## Stored items
-.-.-

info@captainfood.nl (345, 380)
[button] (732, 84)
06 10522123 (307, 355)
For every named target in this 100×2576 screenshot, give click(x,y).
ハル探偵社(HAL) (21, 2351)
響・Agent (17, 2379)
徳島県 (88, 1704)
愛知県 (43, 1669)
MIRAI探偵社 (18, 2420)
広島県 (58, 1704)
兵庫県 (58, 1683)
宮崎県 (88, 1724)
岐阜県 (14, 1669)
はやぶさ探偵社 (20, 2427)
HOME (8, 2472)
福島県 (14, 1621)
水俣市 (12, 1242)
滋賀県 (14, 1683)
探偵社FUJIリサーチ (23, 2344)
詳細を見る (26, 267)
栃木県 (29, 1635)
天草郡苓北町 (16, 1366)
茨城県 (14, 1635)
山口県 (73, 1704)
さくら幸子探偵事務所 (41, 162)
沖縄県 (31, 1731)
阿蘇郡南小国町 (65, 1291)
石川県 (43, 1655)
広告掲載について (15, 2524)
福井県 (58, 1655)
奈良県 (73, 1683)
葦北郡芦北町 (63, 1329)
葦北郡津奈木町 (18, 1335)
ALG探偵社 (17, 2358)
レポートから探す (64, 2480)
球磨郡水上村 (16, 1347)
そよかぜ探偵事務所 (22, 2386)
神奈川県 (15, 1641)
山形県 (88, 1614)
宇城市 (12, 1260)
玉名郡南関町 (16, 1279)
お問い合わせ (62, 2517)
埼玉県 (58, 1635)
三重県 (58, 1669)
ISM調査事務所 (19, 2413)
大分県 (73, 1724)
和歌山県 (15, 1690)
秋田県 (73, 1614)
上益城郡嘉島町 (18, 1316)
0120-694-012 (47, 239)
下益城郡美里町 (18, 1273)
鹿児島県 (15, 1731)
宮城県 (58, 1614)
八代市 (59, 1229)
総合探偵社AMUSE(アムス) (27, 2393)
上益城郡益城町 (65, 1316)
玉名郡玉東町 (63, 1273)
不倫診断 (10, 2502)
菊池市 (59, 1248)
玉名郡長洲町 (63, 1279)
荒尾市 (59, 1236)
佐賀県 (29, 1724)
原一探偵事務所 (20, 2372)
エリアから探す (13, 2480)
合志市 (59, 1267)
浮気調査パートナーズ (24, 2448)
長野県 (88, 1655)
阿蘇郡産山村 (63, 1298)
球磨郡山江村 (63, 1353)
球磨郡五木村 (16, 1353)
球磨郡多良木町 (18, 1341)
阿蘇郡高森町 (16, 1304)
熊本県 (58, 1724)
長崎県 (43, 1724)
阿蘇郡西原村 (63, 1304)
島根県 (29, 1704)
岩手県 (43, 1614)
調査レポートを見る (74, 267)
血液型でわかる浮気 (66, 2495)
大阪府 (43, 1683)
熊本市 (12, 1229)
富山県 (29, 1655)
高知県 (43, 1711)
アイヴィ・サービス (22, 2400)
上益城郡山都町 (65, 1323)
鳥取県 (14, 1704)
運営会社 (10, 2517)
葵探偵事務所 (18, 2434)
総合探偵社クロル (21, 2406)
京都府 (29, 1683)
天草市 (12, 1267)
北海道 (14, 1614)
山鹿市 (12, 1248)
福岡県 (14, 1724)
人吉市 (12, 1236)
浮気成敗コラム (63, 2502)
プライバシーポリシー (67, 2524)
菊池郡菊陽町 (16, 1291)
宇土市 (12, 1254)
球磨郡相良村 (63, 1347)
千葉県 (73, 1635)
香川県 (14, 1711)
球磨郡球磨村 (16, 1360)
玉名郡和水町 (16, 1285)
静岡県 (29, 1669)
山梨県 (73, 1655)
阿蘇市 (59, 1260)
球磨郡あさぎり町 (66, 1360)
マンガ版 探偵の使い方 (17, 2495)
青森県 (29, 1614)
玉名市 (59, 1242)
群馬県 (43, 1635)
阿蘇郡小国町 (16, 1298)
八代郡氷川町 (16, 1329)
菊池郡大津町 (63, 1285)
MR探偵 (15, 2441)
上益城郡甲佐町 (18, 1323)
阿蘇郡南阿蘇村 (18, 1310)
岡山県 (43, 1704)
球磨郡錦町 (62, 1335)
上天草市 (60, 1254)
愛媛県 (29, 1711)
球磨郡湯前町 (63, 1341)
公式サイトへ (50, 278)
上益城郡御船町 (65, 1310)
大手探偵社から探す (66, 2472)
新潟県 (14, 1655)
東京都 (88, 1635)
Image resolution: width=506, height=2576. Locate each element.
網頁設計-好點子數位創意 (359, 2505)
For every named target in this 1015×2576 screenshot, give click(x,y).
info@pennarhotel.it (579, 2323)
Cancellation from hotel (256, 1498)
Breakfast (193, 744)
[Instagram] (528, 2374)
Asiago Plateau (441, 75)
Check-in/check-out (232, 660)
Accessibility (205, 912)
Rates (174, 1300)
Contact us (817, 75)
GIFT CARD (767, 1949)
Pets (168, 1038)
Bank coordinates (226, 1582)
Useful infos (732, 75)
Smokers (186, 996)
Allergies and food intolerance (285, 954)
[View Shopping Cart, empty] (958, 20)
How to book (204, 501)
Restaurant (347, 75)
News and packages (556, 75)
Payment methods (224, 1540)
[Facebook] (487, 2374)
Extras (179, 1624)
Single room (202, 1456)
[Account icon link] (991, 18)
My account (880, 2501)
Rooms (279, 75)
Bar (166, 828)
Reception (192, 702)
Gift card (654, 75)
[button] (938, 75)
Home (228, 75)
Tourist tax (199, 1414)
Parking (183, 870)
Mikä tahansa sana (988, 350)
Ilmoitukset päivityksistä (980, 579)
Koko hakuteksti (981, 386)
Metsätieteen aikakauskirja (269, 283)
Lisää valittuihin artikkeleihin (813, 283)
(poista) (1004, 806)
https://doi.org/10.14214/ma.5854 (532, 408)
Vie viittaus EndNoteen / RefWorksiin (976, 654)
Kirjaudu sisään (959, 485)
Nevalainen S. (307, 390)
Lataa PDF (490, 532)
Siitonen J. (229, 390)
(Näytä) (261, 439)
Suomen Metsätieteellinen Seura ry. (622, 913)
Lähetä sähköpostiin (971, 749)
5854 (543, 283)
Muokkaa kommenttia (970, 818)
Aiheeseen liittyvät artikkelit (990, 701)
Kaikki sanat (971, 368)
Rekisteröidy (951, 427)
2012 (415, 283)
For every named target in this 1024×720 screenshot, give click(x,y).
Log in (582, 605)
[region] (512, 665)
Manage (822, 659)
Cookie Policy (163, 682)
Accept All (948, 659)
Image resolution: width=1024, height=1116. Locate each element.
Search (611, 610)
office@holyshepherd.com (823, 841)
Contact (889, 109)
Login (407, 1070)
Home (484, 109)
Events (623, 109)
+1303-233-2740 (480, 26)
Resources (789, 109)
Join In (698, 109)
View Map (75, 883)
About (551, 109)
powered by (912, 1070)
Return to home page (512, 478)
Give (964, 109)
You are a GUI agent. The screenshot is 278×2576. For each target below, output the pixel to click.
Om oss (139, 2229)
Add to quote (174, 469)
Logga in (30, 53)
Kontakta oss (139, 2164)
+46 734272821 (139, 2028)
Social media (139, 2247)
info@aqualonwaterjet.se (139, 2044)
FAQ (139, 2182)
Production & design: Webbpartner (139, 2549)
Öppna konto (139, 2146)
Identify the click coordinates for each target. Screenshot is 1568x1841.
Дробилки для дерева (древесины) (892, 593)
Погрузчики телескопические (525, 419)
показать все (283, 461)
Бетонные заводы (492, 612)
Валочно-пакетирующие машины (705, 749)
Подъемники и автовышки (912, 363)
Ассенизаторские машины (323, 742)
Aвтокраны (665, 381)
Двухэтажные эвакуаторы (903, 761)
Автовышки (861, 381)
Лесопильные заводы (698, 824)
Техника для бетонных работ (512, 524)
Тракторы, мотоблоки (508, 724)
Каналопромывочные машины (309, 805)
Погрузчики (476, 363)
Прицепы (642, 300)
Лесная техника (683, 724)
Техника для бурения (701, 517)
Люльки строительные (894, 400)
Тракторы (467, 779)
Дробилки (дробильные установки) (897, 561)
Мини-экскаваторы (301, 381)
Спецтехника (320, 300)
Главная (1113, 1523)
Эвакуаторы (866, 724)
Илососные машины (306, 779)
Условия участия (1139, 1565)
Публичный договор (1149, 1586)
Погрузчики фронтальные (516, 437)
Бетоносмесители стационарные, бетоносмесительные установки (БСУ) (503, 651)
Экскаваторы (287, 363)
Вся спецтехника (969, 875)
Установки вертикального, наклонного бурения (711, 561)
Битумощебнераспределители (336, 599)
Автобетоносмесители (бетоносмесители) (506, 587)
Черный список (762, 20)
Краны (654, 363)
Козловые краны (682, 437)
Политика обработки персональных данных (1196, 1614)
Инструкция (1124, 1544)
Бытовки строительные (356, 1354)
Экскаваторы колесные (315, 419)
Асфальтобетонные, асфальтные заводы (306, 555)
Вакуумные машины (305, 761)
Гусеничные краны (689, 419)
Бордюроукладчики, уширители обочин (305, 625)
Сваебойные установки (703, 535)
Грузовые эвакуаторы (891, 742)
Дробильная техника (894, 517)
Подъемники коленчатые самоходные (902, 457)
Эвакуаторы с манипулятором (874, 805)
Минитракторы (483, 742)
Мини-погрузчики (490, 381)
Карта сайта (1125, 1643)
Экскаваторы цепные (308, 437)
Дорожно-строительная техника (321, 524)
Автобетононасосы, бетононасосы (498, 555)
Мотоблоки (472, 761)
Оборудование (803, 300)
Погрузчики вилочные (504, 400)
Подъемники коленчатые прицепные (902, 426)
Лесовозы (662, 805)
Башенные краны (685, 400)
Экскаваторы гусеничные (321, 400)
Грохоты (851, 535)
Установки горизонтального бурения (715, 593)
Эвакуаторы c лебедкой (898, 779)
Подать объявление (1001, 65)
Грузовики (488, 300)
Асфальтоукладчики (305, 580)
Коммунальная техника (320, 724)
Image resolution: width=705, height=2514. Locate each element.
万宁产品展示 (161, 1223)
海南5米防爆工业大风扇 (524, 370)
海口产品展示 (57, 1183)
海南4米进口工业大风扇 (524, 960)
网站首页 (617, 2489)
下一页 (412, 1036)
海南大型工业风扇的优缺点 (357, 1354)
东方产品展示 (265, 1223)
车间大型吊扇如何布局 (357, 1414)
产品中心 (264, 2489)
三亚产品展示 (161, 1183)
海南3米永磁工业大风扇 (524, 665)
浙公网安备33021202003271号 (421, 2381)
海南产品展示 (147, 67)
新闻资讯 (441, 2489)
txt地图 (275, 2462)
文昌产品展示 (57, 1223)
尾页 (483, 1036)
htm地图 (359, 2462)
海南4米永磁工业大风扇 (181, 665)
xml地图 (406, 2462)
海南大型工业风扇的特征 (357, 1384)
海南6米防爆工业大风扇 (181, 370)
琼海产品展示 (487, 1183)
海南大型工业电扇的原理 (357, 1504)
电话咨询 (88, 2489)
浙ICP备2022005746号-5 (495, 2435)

-.-.-

## WHAT THE TASK ASKS
Set down, exactly as they stand above, the lines starting with the line with "香川県 (14, 1711)" and going on through the line with "For every named target in this 1015×2576", and no others.

## COMPLETED TASK
香川県 (14, 1711)
球磨郡球磨村 (16, 1360)
玉名郡和水町 (16, 1285)
静岡県 (29, 1669)
山梨県 (73, 1655)
阿蘇市 (59, 1260)
球磨郡あさぎり町 (66, 1360)
マンガ版 探偵の使い方 (17, 2495)
青森県 (29, 1614)
玉名市 (59, 1242)
群馬県 (43, 1635)
阿蘇郡小国町 (16, 1298)
八代郡氷川町 (16, 1329)
菊池郡大津町 (63, 1285)
MR探偵 (15, 2441)
上益城郡甲佐町 (18, 1323)
阿蘇郡南阿蘇村 (18, 1310)
岡山県 (43, 1704)
球磨郡錦町 (62, 1335)
上天草市 (60, 1254)
愛媛県 (29, 1711)
球磨郡湯前町 (63, 1341)
公式サイトへ (50, 278)
上益城郡御船町 (65, 1310)
大手探偵社から探す (66, 2472)
新潟県 (14, 1655)
東京都 (88, 1635)
Image resolution: width=506, height=2576. Locate each element.
網頁設計-好點子數位創意 (359, 2505)
For every named target in this 1015×2576 screenshot, give click(x,y).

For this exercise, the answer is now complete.